Green Hornet, Rocketeer, the Shadow – I’m happy for the pulp hero resurrection, but I’ve had trouble getting into them for some reason, even when written by scribes I’m down with, such as Mark Waid. This might be because heroes of eras gone by were generally just sketches of ideas or concepts, and thus modernizations can either attempt to add to the history or do a cheeky thing, and either way it then seems like you’re sort of getting short-changed – the former means it’s no longer the original idea, and the latter can’t really break free of inherent limitations. From the first couple pages of this ish, though, I felt that Cosby had found a good way ‘in’ to the character for me… by not really featuring him as a character at all. Hornet and Kato are the co-stars to a young paper seller who dreams herself into the Green Hornet world as ‘the Green Gun Girl.’ Evan Shaner does a bang up job illustrating the lil’ ladies’ imaginings in ‘old comics style’ – interestingly very similar to Chris Samnee’s current Daredevil work, with expressive characters and well framed panels with seemingly simple linework keeping it all very fluid and graceful – and this gives Cosby a chance to work some grins in by straddling the cheeky line, and then we’re back to the more dreary, shadowed present day illustrated by Edu Menna, where the girl – Ruby – returns home to fork over her daily earnings to her alcoholic pop.

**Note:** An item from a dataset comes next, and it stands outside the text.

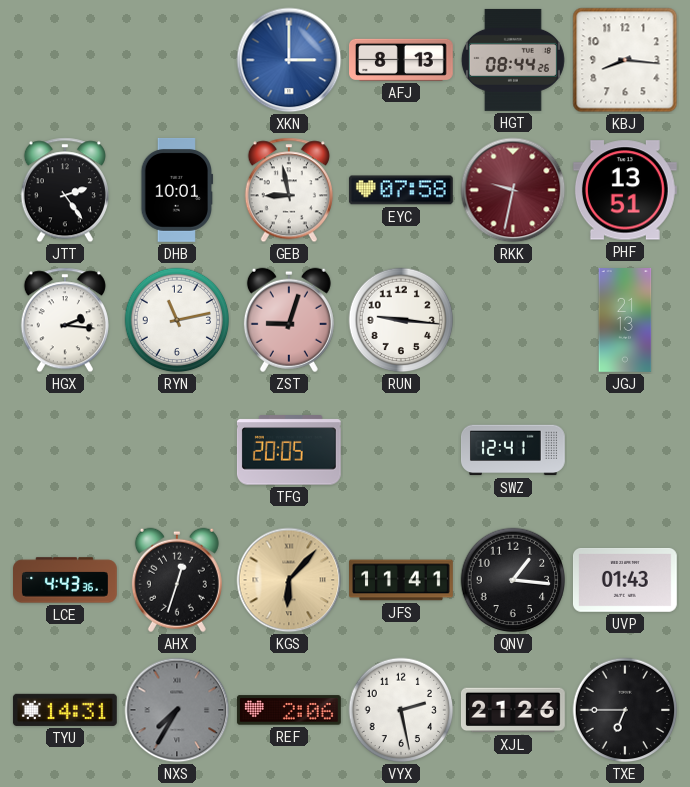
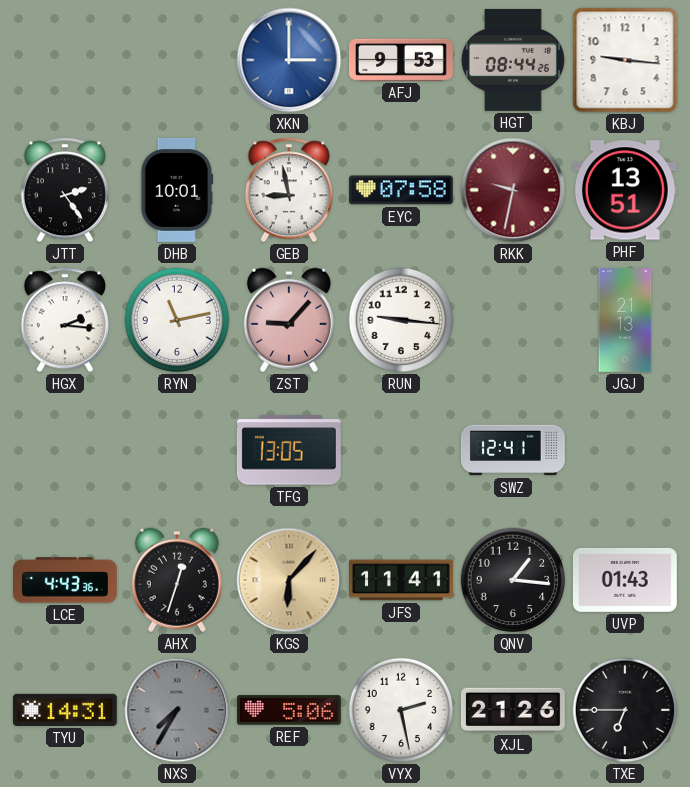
AFJ: 8:13 -> 9:53
KBJ: 8:16 -> 9:16
ZST: 9:03 -> 9:07
TFG: 20:05 -> 13:05
REF: 2:06 -> 5:06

But as I saw with ‘Cow Boy,’ there are little moments that sell the characterizations perfectly and give the story interesting emotional heft – Ruby withholding some coins, secreted in her boots, emptied over her bed as she continues to daydream, or the way her father instantly switches from aggressive to protector when, of course, some Hornet action bumbles into Ruby’s paper route and the girl finds herself both assisting GH and then on the run from the villains.
Menna’s art is a little stiff, but he finds a perfect face for Ruby, and Marcelo Pinto’s color shifts between the old style and present day really help to knit it all together. The story ends a little simply, as a lot of one shot tales must, with Ruby getting a sort of funny ‘reward’ for her assistance that, sure, ties into the narrative and title but feels rather pointless overall.
The price is steep, but this would’ve been a cool way to get introduced to the revamp, or even better, a good kick-off to a series with tales in a similar vein – one shots of average joe’s interactions with the Hornet.